Articular churches are wooden churches for Evangelical congregations in Slovakia erected under the terms of the Congress of Sopron of 1681. At this congress, summoned by the Habsburg Emperor Leopold I, permission was for the first time granted for followers of the Augsburg and Calvinist confessions to erect and maintain churches within the Emperor's dominions within the Kingdom of Hungary. As this permission was contained in Articles (i.e. clauses) 25 and 26 of the Congress's deliberations, the term 'articular' was applied to them.

==Background==
The Sopron Congress was called against a background of social unrest, including civil revolt, religious friction and continuing threat of invasion from Turkey. The Emperor therefore determined that it was necessary to make concessions to his Protestant population to secure its loyalty.

However, severe restrictions were placed on the Protestant congregations. No more than two churches could be built in each administrative region (county)— in areas of strategic importance, the limit was one church — and buildings had to be outside city walls. Further regulations determined siting, and building procedures. As a consequence, the articular churches were all built of wood, mostly in the period 1681–1730. There were originally 38 such churches, nearly all located in the region of today's Slovakia.

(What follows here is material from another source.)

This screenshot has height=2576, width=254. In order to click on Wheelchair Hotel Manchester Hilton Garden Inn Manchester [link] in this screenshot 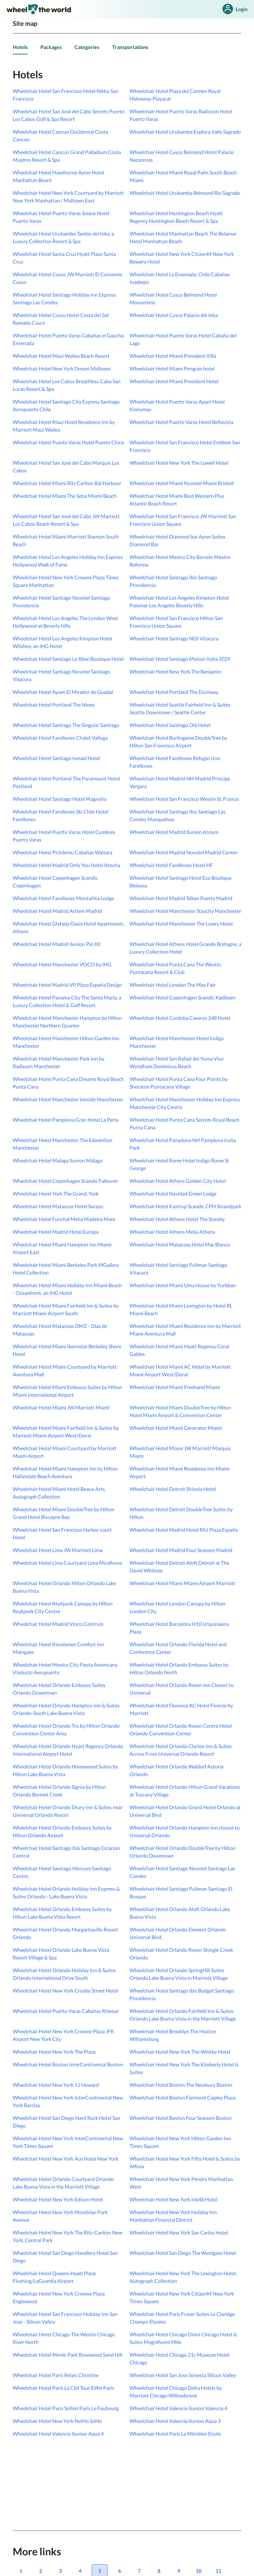, I will do `click(66, 1042)`.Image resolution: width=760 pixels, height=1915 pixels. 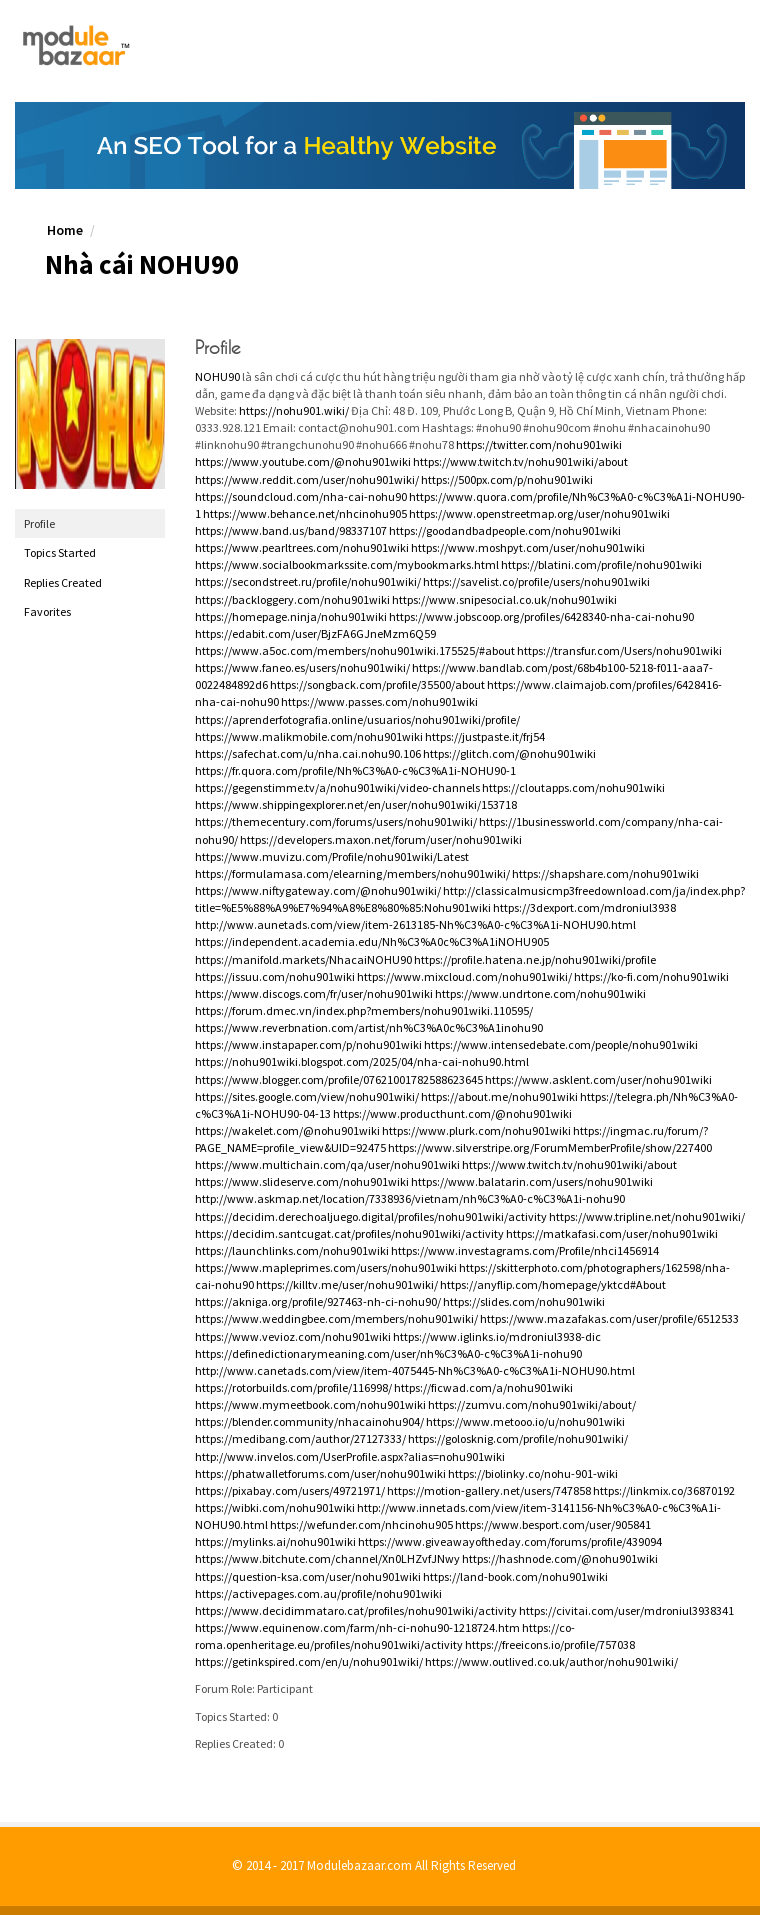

Many of the churches displayed extraordinary ingenuity in their construction. They were typically decorated within by painting, often of a trompe-l'œil nature giving the impression of marble columns or drapery.

==The articular churches today==
Five articular churches survive today in Slovakia. Perhaps the most well-known is the church in Kežmarok, built between 1718 and 1730 under the direction of Juraj Müttermann, replacing an earlier structure of 1687. Others are at Leštiny (1689, restored 1860s), Hronsek (1725-6, a wood-framed structure now without internal wall-paintings), Istebné (built between 1686 and 1731) and Svätý Kríž (about 1693). The latter church was originally located at the village of Paludza, which was submerged in the Liptovská Mara reservoir in the late 1970s. Between 1974 and 1977 the church was carefully dismantled and restored before being rebuilt in Svätý Kríž, where it was reconsecrated in 1982. The churches in Kežmarok, Leštiny and Hronsek are now part of a UNESCO World Heritage Site called Wooden churches of the Slovak Carpathians, declared in 2008.

The articular church at Spišská Nová Ves was dismantled in 1924, but some of its decorations, including a 17th-century retable depicting the mines and miners who brought the Spiš region much of its wealth, are preserved in the museum at Spišská Sobota.